=== Task ===
Retrieve every line from the records in which the word "Aluminiumfolie" occurs.

=== Task material ===
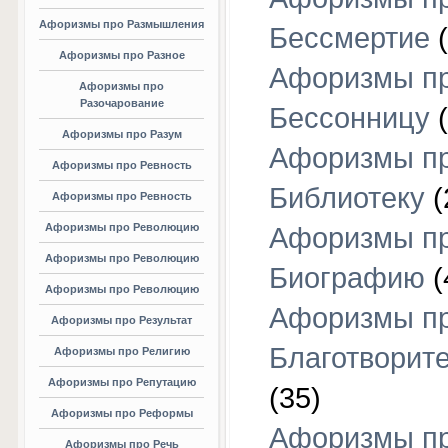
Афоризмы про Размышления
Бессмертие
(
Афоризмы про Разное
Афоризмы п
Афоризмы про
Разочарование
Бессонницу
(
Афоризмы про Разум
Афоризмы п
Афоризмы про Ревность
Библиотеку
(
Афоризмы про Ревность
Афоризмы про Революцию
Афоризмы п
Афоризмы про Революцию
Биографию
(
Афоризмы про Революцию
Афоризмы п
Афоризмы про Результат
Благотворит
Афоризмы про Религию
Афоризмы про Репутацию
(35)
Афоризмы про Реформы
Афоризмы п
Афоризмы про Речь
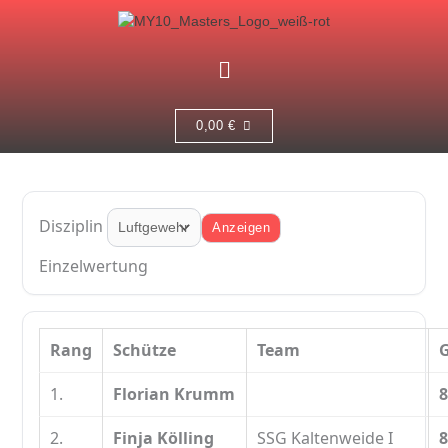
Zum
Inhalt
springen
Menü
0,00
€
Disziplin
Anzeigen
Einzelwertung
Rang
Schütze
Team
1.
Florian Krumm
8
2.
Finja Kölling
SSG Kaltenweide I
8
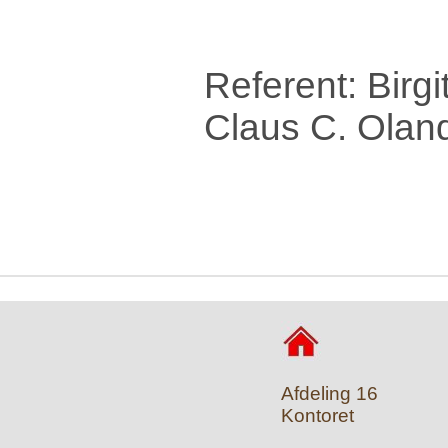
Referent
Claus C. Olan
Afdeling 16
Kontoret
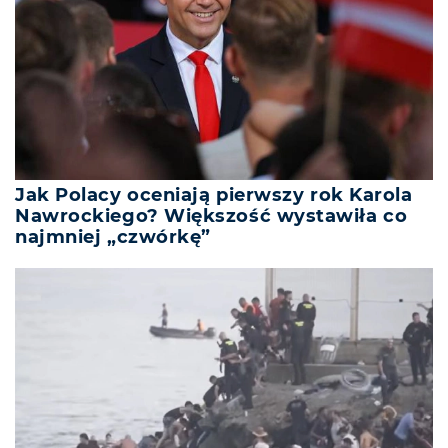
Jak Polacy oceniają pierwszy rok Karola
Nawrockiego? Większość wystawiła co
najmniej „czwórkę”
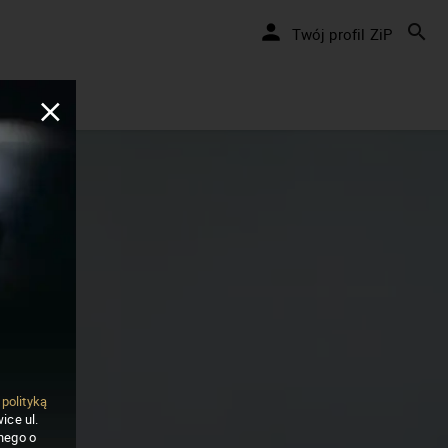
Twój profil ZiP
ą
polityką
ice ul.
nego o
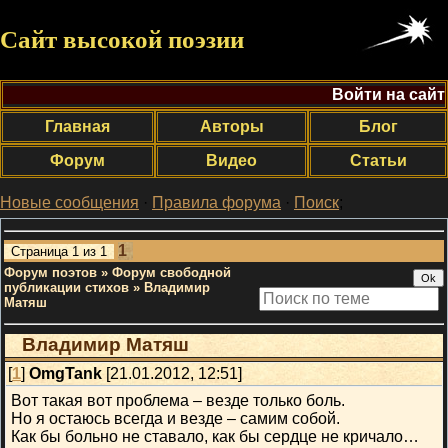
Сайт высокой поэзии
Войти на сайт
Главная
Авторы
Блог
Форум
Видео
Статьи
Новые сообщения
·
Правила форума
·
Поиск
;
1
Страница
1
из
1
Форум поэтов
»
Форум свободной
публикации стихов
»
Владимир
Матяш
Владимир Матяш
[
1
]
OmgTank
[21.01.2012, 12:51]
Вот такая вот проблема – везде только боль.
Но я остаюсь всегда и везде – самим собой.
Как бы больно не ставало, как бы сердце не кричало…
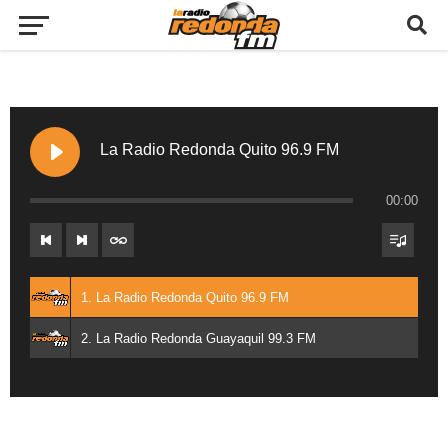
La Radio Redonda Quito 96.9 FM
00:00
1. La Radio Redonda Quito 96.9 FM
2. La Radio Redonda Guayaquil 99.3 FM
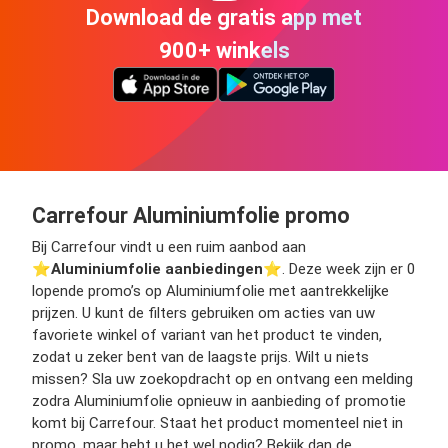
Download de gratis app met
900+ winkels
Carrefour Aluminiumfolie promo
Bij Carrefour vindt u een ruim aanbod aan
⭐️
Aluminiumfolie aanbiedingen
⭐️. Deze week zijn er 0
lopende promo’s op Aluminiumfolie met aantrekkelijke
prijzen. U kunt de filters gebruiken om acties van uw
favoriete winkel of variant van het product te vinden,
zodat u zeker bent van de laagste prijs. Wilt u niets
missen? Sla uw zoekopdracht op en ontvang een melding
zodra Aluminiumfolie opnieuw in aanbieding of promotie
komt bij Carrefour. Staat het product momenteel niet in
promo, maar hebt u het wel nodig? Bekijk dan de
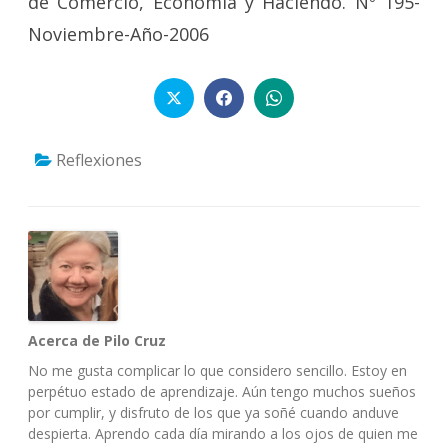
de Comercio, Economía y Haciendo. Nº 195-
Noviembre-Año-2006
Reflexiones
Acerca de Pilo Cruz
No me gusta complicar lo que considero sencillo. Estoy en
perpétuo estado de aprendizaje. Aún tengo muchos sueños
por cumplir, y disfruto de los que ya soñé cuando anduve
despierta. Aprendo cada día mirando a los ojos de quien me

==

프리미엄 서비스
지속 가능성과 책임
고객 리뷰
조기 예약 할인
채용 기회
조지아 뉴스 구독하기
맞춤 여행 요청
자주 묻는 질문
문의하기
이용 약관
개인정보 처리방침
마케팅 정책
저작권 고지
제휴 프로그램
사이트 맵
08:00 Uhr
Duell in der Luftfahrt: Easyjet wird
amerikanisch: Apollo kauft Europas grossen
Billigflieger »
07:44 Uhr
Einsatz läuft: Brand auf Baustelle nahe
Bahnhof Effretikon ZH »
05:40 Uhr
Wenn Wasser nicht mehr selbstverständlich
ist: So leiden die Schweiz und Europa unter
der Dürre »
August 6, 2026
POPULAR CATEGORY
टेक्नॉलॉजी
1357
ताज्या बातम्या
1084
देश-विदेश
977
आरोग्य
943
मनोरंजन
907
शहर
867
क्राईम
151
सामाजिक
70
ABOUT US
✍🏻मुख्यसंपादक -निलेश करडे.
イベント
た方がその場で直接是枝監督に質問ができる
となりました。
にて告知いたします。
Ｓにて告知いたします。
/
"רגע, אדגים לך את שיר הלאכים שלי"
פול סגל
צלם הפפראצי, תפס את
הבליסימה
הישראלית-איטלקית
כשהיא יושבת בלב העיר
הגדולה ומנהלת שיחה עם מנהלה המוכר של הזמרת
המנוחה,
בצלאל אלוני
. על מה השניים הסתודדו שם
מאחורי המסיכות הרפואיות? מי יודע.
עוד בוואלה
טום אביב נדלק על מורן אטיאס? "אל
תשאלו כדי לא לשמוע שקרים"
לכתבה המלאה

...

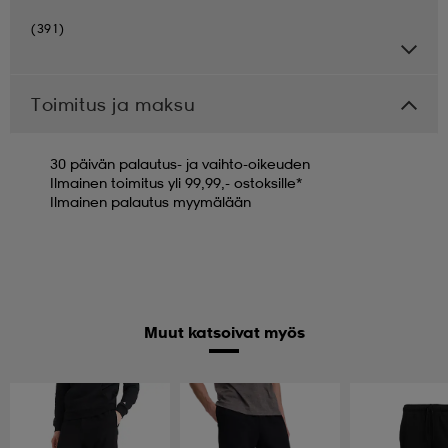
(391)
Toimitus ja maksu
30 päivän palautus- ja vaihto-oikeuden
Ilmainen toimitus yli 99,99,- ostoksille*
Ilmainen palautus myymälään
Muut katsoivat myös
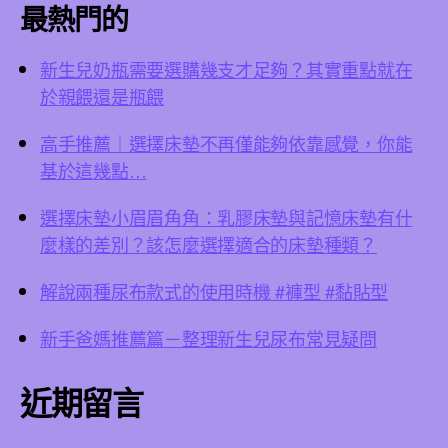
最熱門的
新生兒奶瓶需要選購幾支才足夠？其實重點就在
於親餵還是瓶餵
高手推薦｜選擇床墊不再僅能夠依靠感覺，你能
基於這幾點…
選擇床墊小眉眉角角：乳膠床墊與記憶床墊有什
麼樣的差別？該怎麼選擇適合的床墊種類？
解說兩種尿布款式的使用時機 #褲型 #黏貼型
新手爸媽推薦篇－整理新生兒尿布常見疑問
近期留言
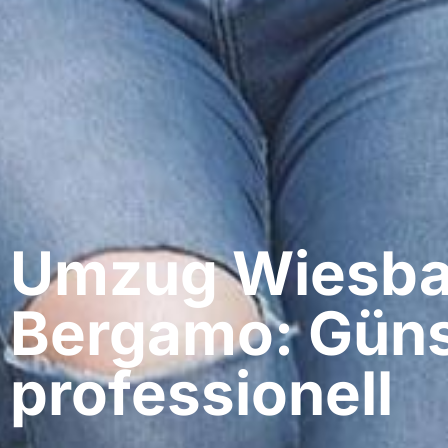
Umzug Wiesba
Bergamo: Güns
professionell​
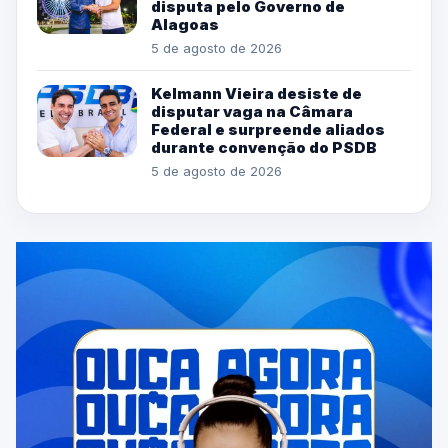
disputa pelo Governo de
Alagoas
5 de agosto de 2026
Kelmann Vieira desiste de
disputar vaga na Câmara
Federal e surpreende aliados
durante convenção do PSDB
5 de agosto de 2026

=== Result of this exercise ===
Carrefour Aluminiumfolie promo
Aluminiumfolie aanbiedingen
lopende promo’s op Aluminiumfolie met aantrekkelijke
zodra Aluminiumfolie opnieuw in aanbieding of promotie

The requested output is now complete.